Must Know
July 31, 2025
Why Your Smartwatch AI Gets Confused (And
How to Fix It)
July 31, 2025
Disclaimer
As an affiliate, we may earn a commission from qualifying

--

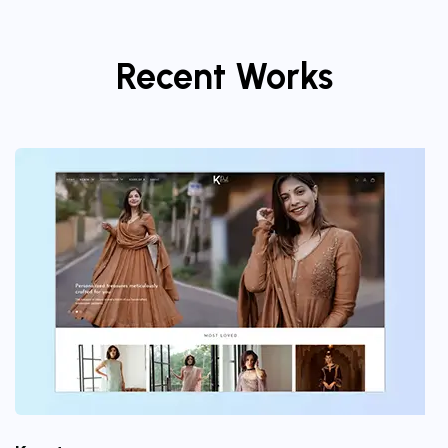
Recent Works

==

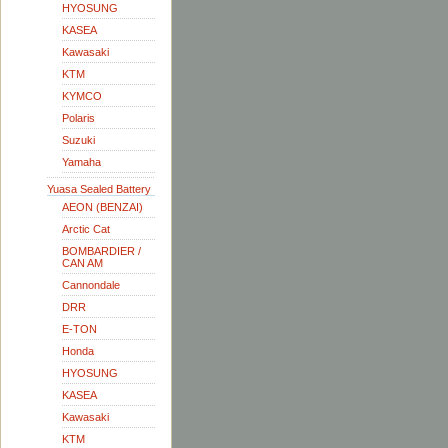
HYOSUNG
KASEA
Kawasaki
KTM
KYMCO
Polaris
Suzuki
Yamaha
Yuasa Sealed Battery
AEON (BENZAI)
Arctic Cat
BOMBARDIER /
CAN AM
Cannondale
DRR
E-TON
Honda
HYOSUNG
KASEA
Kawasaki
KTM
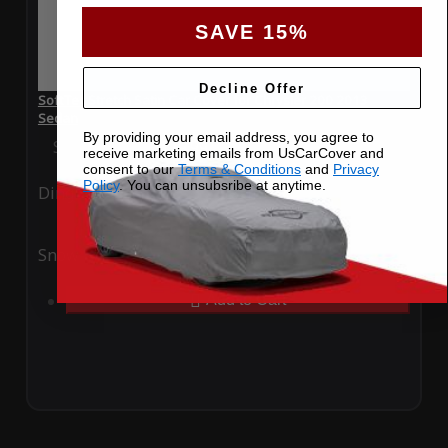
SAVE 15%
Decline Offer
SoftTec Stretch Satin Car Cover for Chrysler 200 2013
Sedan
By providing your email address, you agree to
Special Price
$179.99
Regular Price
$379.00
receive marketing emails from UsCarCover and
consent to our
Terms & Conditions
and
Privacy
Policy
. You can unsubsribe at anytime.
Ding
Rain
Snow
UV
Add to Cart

● WHAT YOU HAVE TO DO: Above are the records. Copy only the lines from the one with "AEON (BENZAI)" through the one with "Add to Cart", exactly, with no pictures.

● FINISHED TASK:
AEON (BENZAI)
Arctic Cat
BOMBARDIER /
CAN AM
Cannondale
DRR
E-TON
Honda
HYOSUNG
KASEA
Kawasaki
KTM
SAVE 15%
Decline Offer
SoftTec Stretch Satin Car Cover for Chrysler 200 2013
Sedan
By providing your email address, you agree to
Special Price
$179.99
Regular Price
$379.00
receive marketing emails from UsCarCover and
consent to our
Terms & Conditions
and
Privacy
Policy
. You can unsubsribe at anytime.
Ding
Rain
Snow
UV
Add to Cart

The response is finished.